Room: Exhibit Hall
Purpose: Most planning systems use some form of local optimization and require several iterations of setting dose/volume objectives along with arbitrary weights to achieve a physician intent on the particular disease presentation. The intermediate re-planning steps are, more often than not, necessary in order to achieve a high-quality treatment plan since local optimization can be susceptible to local minima. If the set of steps taken by planning personnel are synthesized then the clinical strain of IMRT and VMAT techniques could be drastically reduced. This study aims to automate the planning process by implementing a novel meta-optimization algorithm for prostate cancer treatment on top of a commercial treatment planning system (TPS).
Methods: The algorithm starts with the RTOG 0924 dose and volume constrains for the prostate and organs at risk and interacts with the treatment planning system to obtain dose and update constraints at every iteration. The algorithm iteratively updates the dose/volume constraints and weightings based both on the optimizer performance and the cost function defined for all constraints. These steps continue until all the dosimetric parameters are met. The dosimetric endpoints of the final treatment plan along with the steps needed to achieve this plan are investigated for broad and patient-specific trends.
Results: The meta-optimization algorithm successfully worked along the treatment planning system and was able to decrease the cost function to zero and meet all dosimetric constrains simultaneously with a minimal number of cycles.
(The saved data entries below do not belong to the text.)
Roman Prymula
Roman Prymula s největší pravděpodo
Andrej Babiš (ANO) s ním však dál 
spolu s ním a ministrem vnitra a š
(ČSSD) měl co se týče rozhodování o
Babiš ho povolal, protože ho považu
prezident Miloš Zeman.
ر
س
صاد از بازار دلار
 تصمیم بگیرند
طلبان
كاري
Conclusion: The meta-optimization was able to synthesize the treatment planning process for prostate plans without the need of planning personnel oversight. Although both, more prostate patients and other disease sites are needed to fully test this system, meta-optimization represents an important step towards practical automated treatment planning. This algorithm can also be generalized to other treatment planning systems for maximal efficacy.